[ASSIGNMENT] Only one stretch of the data is wanted: the line containing "Marathi Books PDF", the line containing "Marathi Detective stories", and every line between them, copied exactly.

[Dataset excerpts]
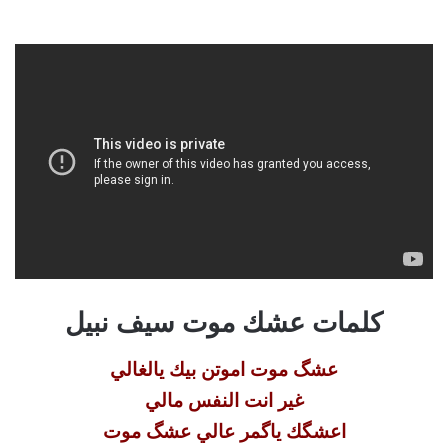
كلمات عشك موت سيف نبيل
عشگ موت اموتن بيك يالغالي
غير انت النفس مالي
اعشگك ياگمر عالي عشگ موت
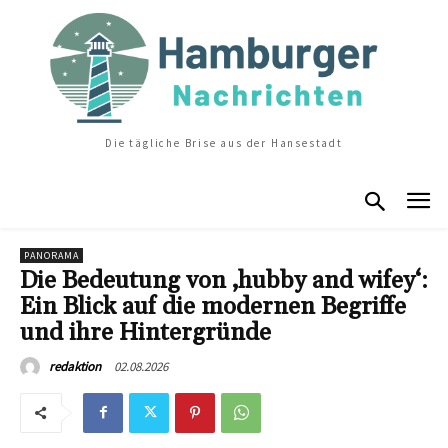
Die tägliche Brise aus der Hansestadt
PANORAMA
Die Bedeutung von ‚hubby and wifey‘:
Ein Blick auf die modernen Begriffe
und ihre Hintergründe
02.08.2026
redaktion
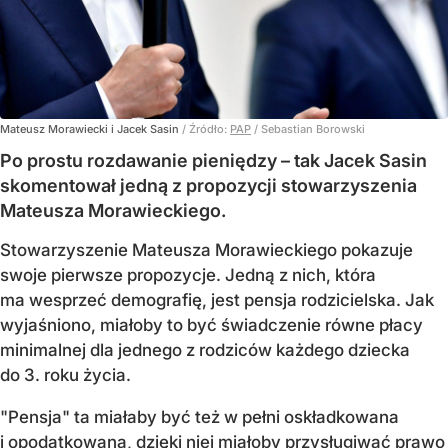
Mateusz Morawiecki i Jacek Sasin
/ Źródło:
PAP
/
Sebastian Borowski
Po prostu rozdawanie pieniędzy – tak Jacek Sasin
skomentował jedną z propozycji stowarzyszenia
Mateusza Morawieckiego.
Stowarzyszenie Mateusza Morawieckiego pokazuje
swoje pierwsze propozycje. Jedną z nich, która
ma wesprzeć demografię, jest pensja rodzicielska. Jak
wyjaśniono, miałoby to być świadczenie równe płacy
minimalnej dla jednego z rodziców każdego dziecka
do 3. roku życia.
"Pensja" ta miałaby być też w pełni oskładkowana
i opodatkowana, dzięki niej miałoby przysługiwać prawo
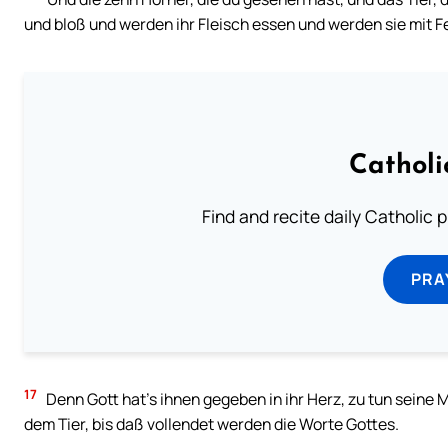
und bloß und werden ihr Fleisch essen und werden sie mit 
Catholi
Find and recite daily Catholic pr
PRA
17
Denn Gott hat’s ihnen gegeben in ihr Herz, zu tun seine 
dem Tier, bis daß vollendet werden die Worte Gottes.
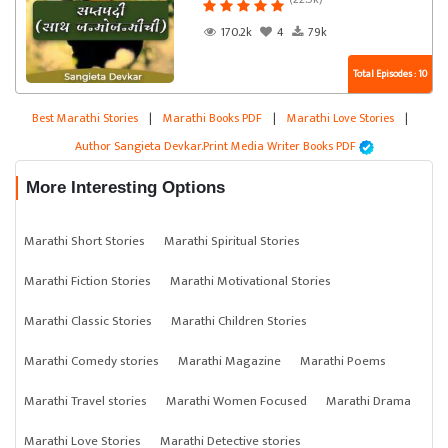
170.2k
4
79k
Total Episodes : 10
Best Marathi Stories
|
Marathi Books PDF
|
Marathi Love Stories
|
Author Sangieta Devkar.Print Media Writer Books PDF
More Interesting Options
Marathi Short Stories
Marathi Spiritual Stories
Marathi Fiction Stories
Marathi Motivational Stories
Marathi Classic Stories
Marathi Children Stories
Marathi Comedy stories
Marathi Magazine
Marathi Poems
Marathi Travel stories
Marathi Women Focused
Marathi Drama
Marathi Love Stories
Marathi Detective stories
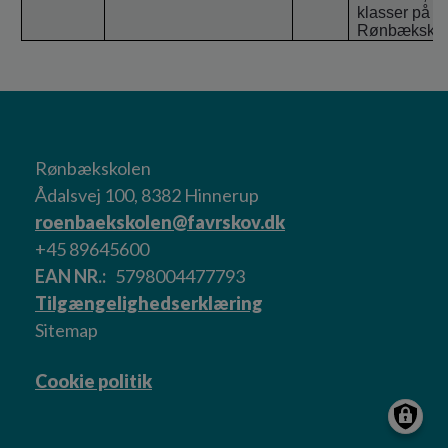
klasser på tv
Rønbækskole
Rønbækskolen
Ådalsvej 100, 8382 Hinnerup
roenbaekskolen@favrskov.dk
+45 89645600
EAN NR.
5798004477793
Tilgængelighedserklæring
Sitemap
Cookie politik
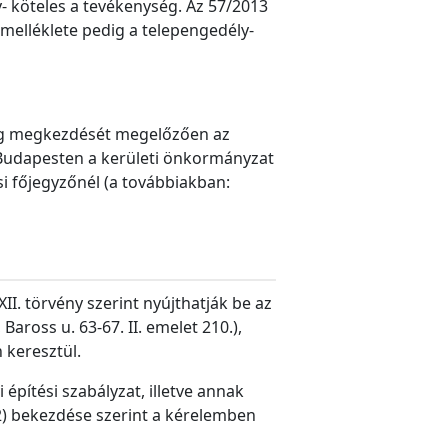
y- köteles a tevékenység. Az 57/2013
z. melléklete pedig a telepengedély-
ység megkezdését megelőzően az
, Budapesten a kerületi önkormányzat
si főjegyzőnél (a továbbiakban:
II. törvény szerint nyújthatják be az
ross u. 63-67. II. emelet 210.),
 keresztül.
építési szabályzat, illetve annak
 (2) bekezdése szerint a kérelemben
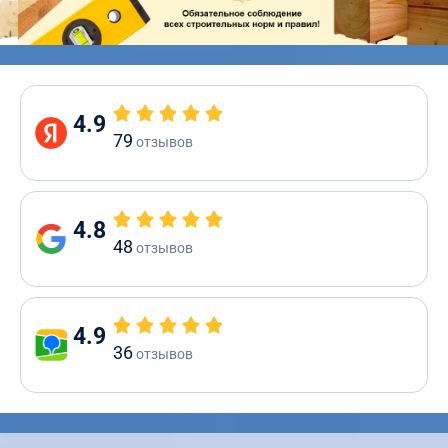
4.9
79
отзывов
4.8
48
отзывов
4.9
36
отзывов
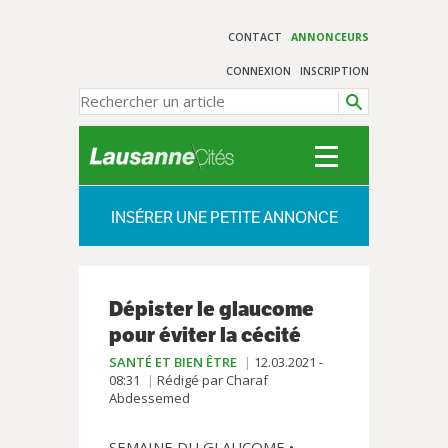
CONTACT
ANNONCEURS
CONNEXION
INSCRIPTION
INSÉRER UNE PETITE ANNONCE
Dépister le glaucome
pour éviter la cécité
SANTÉ ET BIEN ÊTRE
12.03.2021 -
08:31
Rédigé par Charaf
Abdessemed
SEMAINE DU GLAUCOME •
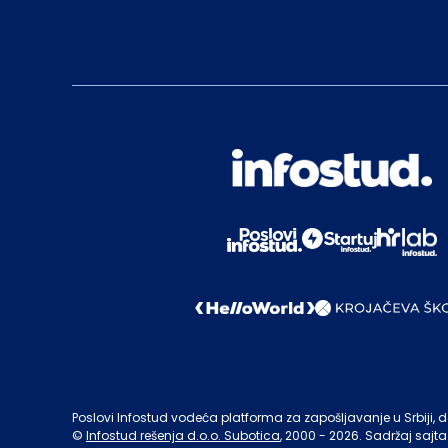
Poslovi Infostud vodeća platforma za zapošljavanje u Srbiji, de
©
Infostud rešenja d.o.o. Subotica
, 2000 -
2026
. Sadržaj sajta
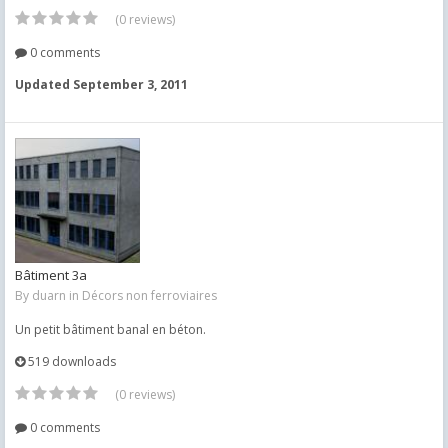
(0 reviews)
0 comments
Updated
September 3, 2011
Bâtiment 3a
By
duarn
in
Décors non ferroviaires
Un petit bâtiment banal en béton.
519 downloads
(0 reviews)
0 comments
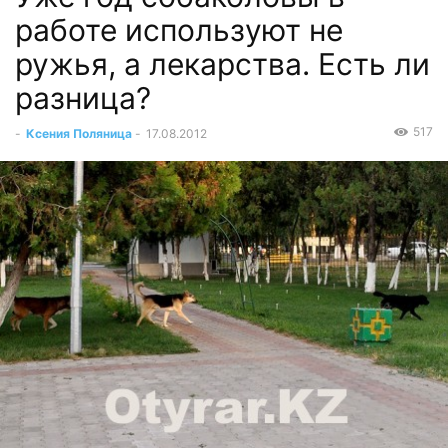
работе используют не
ружья, а лекарства. Есть ли
разница?
517
-
Ксения Поляница
-
17.08.2012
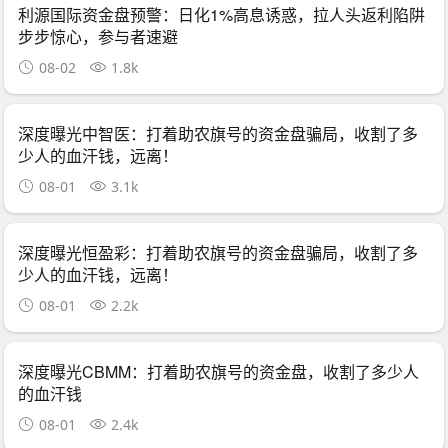
利源国际资金盘预警：日化1%高息诱惑，拉人头返利陷阱
步步惊心，参与者速避
08-02
1.8k
深度曝光中智医：打着助农旗号的资金盘骗局，收割了多
少人的血汗钱，远离！
08-01
3.1k
深度曝光恒盈彩：打着助农旗号的资金盘骗局，收割了多
少人的血汗钱，远离！
08-01
2.2k
深度曝光CBMM：打着助农旗号的资金盘，收割了多少人
的血汗钱
08-01
2.4k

[ANSWER FOR THIS EXERCISE]
Marathi Books PDF
|
Marathi Love Stories
|
Author Sangieta Devkar.Print Media Writer Books PDF
More Interesting Options
Marathi Short Stories
Marathi Spiritual Stories
Marathi Fiction Stories
Marathi Motivational Stories
Marathi Classic Stories
Marathi Children Stories
Marathi Comedy stories
Marathi Magazine
Marathi Poems
Marathi Travel stories
Marathi Women Focused
Marathi Drama
Marathi Love Stories
Marathi Detective stories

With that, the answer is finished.